A note on the relative class number of the cyclotomic $\mathbf{Z}_{p}$-extension of $\mathbf{Q}(\sqrt{-p})$

Abstract

Let $p$ be a prime number with $p \equiv 3 \bmod 4$ and $q=(p-1)/2$. Let $k=\mathbf{Q}(\sqrt{-p})$ and $k_{\infty}/k$ be the cyclotomic $\mathbf{Z}_{p}$-extension.

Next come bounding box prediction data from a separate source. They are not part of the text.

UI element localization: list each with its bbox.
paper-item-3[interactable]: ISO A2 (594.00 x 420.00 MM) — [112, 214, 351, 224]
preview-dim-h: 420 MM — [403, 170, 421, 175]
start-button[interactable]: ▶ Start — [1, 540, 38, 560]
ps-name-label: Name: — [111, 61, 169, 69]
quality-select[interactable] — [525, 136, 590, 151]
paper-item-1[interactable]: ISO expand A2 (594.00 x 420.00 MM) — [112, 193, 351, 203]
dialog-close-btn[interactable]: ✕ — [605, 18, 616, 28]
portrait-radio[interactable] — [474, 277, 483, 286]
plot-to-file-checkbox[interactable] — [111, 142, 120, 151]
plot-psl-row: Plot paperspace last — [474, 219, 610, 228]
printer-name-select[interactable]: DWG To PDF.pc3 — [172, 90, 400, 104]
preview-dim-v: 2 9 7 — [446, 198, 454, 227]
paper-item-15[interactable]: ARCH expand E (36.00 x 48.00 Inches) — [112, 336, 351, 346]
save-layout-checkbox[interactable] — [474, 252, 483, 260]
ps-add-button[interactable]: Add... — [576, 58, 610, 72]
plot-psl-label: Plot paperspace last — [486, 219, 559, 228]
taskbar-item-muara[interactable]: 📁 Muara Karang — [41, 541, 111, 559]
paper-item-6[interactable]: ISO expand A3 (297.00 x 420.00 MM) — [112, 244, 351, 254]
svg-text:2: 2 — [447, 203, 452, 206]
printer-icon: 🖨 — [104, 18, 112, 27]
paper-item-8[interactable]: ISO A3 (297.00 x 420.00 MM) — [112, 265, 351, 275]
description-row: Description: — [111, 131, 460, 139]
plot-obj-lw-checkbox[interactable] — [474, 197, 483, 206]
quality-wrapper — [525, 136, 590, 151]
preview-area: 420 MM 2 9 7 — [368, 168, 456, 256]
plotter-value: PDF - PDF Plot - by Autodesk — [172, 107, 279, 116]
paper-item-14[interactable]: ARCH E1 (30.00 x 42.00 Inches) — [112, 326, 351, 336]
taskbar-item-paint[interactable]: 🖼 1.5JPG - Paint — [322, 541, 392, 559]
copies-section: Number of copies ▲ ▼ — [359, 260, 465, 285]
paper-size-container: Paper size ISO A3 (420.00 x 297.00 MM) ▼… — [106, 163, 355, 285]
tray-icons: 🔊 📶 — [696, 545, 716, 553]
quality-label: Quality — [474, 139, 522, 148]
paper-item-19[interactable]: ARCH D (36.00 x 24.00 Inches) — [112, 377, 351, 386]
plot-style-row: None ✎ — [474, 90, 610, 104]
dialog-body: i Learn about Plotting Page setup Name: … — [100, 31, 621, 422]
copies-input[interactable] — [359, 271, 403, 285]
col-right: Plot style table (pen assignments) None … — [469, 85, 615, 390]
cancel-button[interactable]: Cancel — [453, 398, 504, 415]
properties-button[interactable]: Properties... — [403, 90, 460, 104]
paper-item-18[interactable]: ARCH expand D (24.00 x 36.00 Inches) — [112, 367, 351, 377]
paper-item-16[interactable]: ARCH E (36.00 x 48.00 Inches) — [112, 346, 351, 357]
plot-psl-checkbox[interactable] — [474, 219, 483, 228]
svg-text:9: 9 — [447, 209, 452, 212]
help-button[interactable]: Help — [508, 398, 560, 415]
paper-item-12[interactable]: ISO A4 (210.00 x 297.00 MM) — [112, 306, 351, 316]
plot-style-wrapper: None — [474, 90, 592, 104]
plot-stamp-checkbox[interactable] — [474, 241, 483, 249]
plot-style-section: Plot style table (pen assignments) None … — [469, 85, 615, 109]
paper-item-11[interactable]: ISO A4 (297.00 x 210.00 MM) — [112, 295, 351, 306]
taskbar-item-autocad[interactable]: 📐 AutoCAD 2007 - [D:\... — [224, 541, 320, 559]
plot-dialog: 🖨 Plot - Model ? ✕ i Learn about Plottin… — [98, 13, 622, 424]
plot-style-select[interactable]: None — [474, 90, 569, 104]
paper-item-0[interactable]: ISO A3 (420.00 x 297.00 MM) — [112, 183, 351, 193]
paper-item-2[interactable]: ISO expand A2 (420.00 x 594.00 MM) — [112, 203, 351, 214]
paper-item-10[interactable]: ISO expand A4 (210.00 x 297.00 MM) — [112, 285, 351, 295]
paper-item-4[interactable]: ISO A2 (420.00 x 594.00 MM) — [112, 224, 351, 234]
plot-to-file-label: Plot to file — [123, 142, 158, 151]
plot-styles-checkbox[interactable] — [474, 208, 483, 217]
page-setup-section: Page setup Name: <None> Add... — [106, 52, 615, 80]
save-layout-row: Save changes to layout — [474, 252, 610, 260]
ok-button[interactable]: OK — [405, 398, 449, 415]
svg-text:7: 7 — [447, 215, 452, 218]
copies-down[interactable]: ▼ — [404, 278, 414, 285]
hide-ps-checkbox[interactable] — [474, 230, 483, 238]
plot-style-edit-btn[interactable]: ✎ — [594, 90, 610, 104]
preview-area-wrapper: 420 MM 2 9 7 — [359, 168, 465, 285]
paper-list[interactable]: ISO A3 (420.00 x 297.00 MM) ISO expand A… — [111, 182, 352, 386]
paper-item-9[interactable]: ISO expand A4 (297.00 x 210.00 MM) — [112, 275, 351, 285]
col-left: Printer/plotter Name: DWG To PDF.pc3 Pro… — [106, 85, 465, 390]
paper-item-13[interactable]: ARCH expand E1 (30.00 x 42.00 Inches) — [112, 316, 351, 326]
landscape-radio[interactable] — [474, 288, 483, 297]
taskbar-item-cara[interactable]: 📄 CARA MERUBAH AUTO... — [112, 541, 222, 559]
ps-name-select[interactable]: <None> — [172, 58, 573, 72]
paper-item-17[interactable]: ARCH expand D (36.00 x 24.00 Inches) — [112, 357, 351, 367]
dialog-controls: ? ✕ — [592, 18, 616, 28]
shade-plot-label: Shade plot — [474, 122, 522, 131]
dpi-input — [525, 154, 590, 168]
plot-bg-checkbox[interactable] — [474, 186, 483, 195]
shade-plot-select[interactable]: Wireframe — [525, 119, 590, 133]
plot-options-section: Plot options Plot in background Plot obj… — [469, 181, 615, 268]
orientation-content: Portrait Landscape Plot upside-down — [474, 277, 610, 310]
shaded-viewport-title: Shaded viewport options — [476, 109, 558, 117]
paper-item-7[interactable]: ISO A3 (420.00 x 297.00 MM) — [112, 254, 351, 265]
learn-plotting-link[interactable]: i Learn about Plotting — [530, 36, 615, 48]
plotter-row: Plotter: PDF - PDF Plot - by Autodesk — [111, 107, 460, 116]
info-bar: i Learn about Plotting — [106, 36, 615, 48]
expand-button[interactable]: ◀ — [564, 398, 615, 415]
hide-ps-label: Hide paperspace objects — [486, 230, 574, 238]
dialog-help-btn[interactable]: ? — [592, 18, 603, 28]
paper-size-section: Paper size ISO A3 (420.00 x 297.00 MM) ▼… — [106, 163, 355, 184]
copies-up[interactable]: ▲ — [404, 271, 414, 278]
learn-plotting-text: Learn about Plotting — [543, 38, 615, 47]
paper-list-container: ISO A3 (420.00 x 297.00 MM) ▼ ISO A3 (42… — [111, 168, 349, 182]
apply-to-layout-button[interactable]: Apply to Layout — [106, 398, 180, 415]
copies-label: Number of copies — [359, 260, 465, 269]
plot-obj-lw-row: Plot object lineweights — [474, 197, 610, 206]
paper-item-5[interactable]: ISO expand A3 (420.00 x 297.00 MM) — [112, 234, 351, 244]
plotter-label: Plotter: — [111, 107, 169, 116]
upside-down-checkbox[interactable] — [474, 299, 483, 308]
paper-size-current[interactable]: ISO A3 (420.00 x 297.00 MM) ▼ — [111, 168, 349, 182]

Denote by $h_{n}^{-}$ the relative class number of the $n$-th layer $k_{n}$. Let $\ell$ be a prime number with $\ell \neq p$. We show that, for any $n \geq 1$, $\ell$ does not divide $h_{n}^{-}/h_{n-1}^{-}$ (resp. $h_{1}^{-}/h_{0}^{-}$) if $\ell$ is a primitive root modulo $p^{2}$ (resp. $p$) and $\ell \geq q-2$ (resp. $\ell \geq q-6$). Further, we show with the help of computer that when $p < 10000$ and $n \leq 100$, $\ell$ does not divide $h_{n}^{-}/h_{n-1}^{-}$ (resp. $h_{1}^{-}/h_{0}^{-}$) for any prime $\ell$ which is a primitive root modulo $p^{2}$ (resp. $p$).